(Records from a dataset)

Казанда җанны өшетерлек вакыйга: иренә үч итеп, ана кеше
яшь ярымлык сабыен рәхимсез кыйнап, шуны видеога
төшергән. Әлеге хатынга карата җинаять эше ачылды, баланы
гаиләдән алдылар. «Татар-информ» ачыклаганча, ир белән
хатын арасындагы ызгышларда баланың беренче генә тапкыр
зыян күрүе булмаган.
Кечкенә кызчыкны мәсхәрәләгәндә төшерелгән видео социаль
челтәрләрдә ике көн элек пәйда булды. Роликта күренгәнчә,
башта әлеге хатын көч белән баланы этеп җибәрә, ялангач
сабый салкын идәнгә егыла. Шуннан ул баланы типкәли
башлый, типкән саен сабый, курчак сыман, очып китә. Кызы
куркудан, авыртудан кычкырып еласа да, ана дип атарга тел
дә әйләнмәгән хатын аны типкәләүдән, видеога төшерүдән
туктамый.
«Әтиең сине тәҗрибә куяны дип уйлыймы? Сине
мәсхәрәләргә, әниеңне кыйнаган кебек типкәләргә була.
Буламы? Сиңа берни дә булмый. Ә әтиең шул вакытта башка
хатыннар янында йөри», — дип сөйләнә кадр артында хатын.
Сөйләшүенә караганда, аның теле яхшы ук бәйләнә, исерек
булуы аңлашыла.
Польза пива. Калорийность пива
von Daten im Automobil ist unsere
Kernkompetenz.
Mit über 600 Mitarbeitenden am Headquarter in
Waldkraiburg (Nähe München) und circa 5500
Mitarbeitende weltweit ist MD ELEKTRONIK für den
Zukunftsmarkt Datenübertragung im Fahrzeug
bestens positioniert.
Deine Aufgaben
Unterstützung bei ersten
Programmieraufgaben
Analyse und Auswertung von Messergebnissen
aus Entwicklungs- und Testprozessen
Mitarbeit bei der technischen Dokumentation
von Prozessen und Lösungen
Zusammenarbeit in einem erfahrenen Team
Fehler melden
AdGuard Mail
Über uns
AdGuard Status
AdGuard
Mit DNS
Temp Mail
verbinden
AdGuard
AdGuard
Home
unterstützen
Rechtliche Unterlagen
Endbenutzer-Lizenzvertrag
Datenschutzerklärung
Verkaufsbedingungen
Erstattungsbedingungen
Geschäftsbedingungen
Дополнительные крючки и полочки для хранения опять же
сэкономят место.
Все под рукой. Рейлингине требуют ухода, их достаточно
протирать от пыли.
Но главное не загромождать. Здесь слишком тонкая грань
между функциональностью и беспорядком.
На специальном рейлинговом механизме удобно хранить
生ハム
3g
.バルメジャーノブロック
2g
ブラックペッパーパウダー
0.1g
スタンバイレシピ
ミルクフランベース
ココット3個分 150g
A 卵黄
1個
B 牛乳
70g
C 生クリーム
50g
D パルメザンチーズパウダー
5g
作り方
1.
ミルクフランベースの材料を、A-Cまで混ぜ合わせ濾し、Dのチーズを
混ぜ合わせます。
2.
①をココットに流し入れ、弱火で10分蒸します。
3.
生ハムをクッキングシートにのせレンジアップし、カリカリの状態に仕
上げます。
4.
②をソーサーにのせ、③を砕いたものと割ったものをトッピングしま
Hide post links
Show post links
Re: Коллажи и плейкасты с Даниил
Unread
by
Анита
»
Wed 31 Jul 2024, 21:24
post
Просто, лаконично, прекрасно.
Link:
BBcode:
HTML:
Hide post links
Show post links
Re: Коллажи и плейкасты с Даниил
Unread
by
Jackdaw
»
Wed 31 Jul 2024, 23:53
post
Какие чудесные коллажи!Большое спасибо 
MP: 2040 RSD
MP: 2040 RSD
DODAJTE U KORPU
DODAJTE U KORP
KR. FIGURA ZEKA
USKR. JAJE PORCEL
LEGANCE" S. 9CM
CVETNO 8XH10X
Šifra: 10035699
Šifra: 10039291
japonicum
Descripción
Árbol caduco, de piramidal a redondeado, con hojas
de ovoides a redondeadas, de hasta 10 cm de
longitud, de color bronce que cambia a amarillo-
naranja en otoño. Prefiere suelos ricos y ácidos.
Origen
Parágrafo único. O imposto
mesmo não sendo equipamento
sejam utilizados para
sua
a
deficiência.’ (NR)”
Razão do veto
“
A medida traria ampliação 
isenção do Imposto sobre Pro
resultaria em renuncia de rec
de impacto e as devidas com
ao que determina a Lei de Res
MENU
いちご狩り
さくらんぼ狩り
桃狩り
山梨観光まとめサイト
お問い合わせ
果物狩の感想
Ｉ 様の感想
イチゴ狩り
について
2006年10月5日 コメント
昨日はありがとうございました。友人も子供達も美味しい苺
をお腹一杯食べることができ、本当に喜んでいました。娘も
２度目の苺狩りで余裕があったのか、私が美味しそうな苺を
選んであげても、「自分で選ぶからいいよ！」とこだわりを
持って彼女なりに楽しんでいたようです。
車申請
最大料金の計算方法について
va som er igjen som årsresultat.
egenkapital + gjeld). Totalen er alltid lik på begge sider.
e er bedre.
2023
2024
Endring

• **Exercise description**
Reproduce the data in full. Nothing in it may be altered.

• **Response**
Казанда җанны өшетерлек вакыйга: иренә үч итеп, ана кеше
яшь ярымлык сабыен рәхимсез кыйнап, шуны видеога
төшергән. Әлеге хатынга карата җинаять эше ачылды, баланы
гаиләдән алдылар. «Татар-информ» ачыклаганча, ир белән
хатын арасындагы ызгышларда баланың беренче генә тапкыр
зыян күрүе булмаган.
Кечкенә кызчыкны мәсхәрәләгәндә төшерелгән видео социаль
челтәрләрдә ике көн элек пәйда булды. Роликта күренгәнчә,
башта әлеге хатын көч белән баланы этеп җибәрә, ялангач
сабый салкын идәнгә егыла. Шуннан ул баланы типкәли
башлый, типкән саен сабый, курчак сыман, очып китә. Кызы
куркудан, авыртудан кычкырып еласа да, ана дип атарга тел
дә әйләнмәгән хатын аны типкәләүдән, видеога төшерүдән
туктамый.
«Әтиең сине тәҗрибә куяны дип уйлыймы? Сине
мәсхәрәләргә, әниеңне кыйнаган кебек типкәләргә була.
Буламы? Сиңа берни дә булмый. Ә әтиең шул вакытта башка
хатыннар янында йөри», — дип сөйләнә кадр артында хатын.
Сөйләшүенә караганда, аның теле яхшы ук бәйләнә, исерек
булуы аңлашыла.
Польза пива. Калорийность пива
von Daten im Automobil ist unsere
Kernkompetenz.
Mit über 600 Mitarbeitenden am Headquarter in
Waldkraiburg (Nähe München) und circa 5500
Mitarbeitende weltweit ist MD ELEKTRONIK für den
Zukunftsmarkt Datenübertragung im Fahrzeug
bestens positioniert.
Deine Aufgaben
Unterstützung bei ersten
Programmieraufgaben
Analyse und Auswertung von Messergebnissen
aus Entwicklungs- und Testprozessen
Mitarbeit bei der technischen Dokumentation
von Prozessen und Lösungen
Zusammenarbeit in einem erfahrenen Team
Fehler melden
AdGuard Mail
Über uns
AdGuard Status
AdGuard
Mit DNS
Temp Mail
verbinden
AdGuard
AdGuard
Home
unterstützen
Rechtliche Unterlagen
Endbenutzer-Lizenzvertrag
Datenschutzerklärung
Verkaufsbedingungen
Erstattungsbedingungen
Geschäftsbedingungen
Дополнительные крючки и полочки для хранения опять же
сэкономят место.
Все под рукой. Рейлингине требуют ухода, их достаточно
протирать от пыли.
Но главное не загромождать. Здесь слишком тонкая грань
между функциональностью и беспорядком.
На специальном рейлинговом механизме удобно хранить
生ハム
3g
.バルメジャーノブロック
2g
ブラックペッパーパウダー
0.1g
スタンバイレシピ
ミルクフランベース
ココット3個分 150g
A 卵黄
1個
B 牛乳
70g
C 生クリーム
50g
D パルメザンチーズパウダー
5g
作り方
1.
ミルクフランベースの材料を、A-Cまで混ぜ合わせ濾し、Dのチーズを
混ぜ合わせます。
2.
①をココットに流し入れ、弱火で10分蒸します。
3.
生ハムをクッキングシートにのせレンジアップし、カリカリの状態に仕
上げます。
4.
②をソーサーにのせ、③を砕いたものと割ったものをトッピングしま
Hide post links
Show post links
Re: Коллажи и плейкасты с Даниил
Unread
by
Анита
»
Wed 31 Jul 2024, 21:24
post
Просто, лаконично, прекрасно.
Link:
BBcode:
HTML:
Hide post links
Show post links
Re: Коллажи и плейкасты с Даниил
Unread
by
Jackdaw
»
Wed 31 Jul 2024, 23:53
post
Какие чудесные коллажи!Большое спасибо 
MP: 2040 RSD
MP: 2040 RSD
DODAJTE U KORPU
DODAJTE U KORP
KR. FIGURA ZEKA
USKR. JAJE PORCEL
LEGANCE" S. 9CM
CVETNO 8XH10X
Šifra: 10035699
Šifra: 10039291
japonicum
Descripción
Árbol caduco, de piramidal a redondeado, con hojas
de ovoides a redondeadas, de hasta 10 cm de
longitud, de color bronce que cambia a amarillo-
naranja en otoño. Prefiere suelos ricos y ácidos.
Origen
Parágrafo único. O imposto
mesmo não sendo equipamento
sejam utilizados para
sua
a
deficiência.’ (NR)”
Razão do veto
“
A medida traria ampliação 
isenção do Imposto sobre Pro
resultaria em renuncia de rec
de impacto e as devidas com
ao que determina a Lei de Res
MENU
いちご狩り
さくらんぼ狩り
桃狩り
山梨観光まとめサイト
お問い合わせ
果物狩の感想
Ｉ 様の感想
イチゴ狩り
について
2006年10月5日 コメント
昨日はありがとうございました。友人も子供達も美味しい苺
をお腹一杯食べることができ、本当に喜んでいました。娘も
２度目の苺狩りで余裕があったのか、私が美味しそうな苺を
選んであげても、「自分で選ぶからいいよ！」とこだわりを
持って彼女なりに楽しんでいたようです。
車申請
最大料金の計算方法について
va som er igjen som årsresultat.
egenkapital + gjeld). Totalen er alltid lik på begge sider.
e er bedre.
2023
2024
Endring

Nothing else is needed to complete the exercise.